The idea for the programme emerged from research into Evelyn Turner, a British military nurse, for an episode of “This is your Life”. Ms Turner was aboard one of the last transport ships to leave Singapore while it was under attack from Japanese forces in early 1942, but was captured after the vessel was sunk.

She endured regular beatings, malnutrition, disease and the death of many of her friends in a succession of camps in Sumatra.

The initial approach to the Foreign Office stated that while the Japanese Embassy was “not trying to deny the historical fact”, according to Kyodo News, the embassy nevertheless suggest there was “a danger that the association of past Japanese violence, and its gratuitous screening at this moment, with the cultural manifestations of the exhibition, would create a bad impression”.

The embassy also felt it had received a “deliberate brush-off” when it previously contacted the BBC and asked the Foreign Office to intervene.

Louise Jamieson as Blanche Simmons in Tenko (BAND Photo)

An official “expressed anxieties” to the BBC, while another Foreign Office official criticised the BBC’s “complete lack of feeling over timing” in correspondence to a colleague.

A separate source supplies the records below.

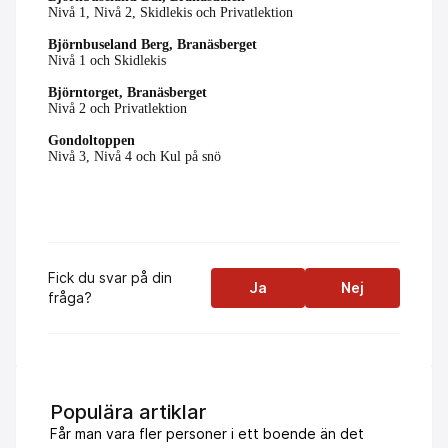
Nivå 1, Nivå 2, Skidlekis och Privatlektion
Björnbuseland Berg, Branäsberget
Nivå 1 och Skidlekis
Björntorget, Branäsberget
Nivå 2 och Privatlektion
Gondoltoppen
Nivå 3, Nivå 4 och Kul på snö
Fick du svar på din
Ja
Nej
fråga?
Populära artiklar
Får man vara fler personer i ett boende än det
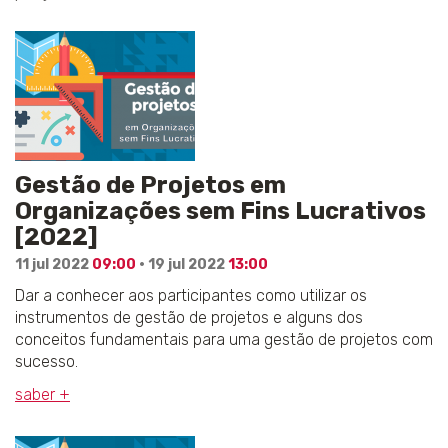
Gestão de Projetos em
Organizações sem Fins Lucrativos
[2022]
11 jul 2022
09:00
· 19 jul 2022
13:00
Dar a conhecer aos participantes como utilizar os
instrumentos de gestão de projetos e alguns dos
conceitos fundamentais para uma gestão de projetos com
sucesso.
saber +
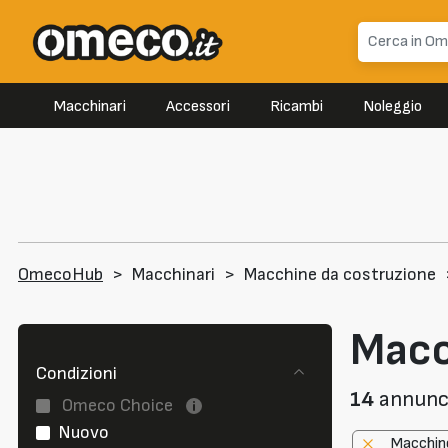
Macchinari
Accessori
Ricambi
Noleggio
OmecoHub
>
Macchinari
>
Macchine da costruzione
Macc
Condizioni
14
annunci
Omeco Choice
Nuovo
Macchin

He also pointed out that the BBC had broadcast a documentary about Japanese atrocities in Malaya earlier in the year, when Zenko Suzuki, the then-Japanese prime minister, was paying an official visit to Britain.

The files also show that Julian Ridsdale, the chairman of the British-Japanese Parliamentary Group, asked George Howard, the chairman of the BBC, to edit the programme.

Mr Ridsdale allegedly asked the BBC to make “cuts in the future [programmes] to remove some of the more brutal scenes”. It is not clear whether the BBC acted on the request.

Tenko – which translates as “roll call” – regularly attracted 15 million viewers and was largely filmed in Dorset.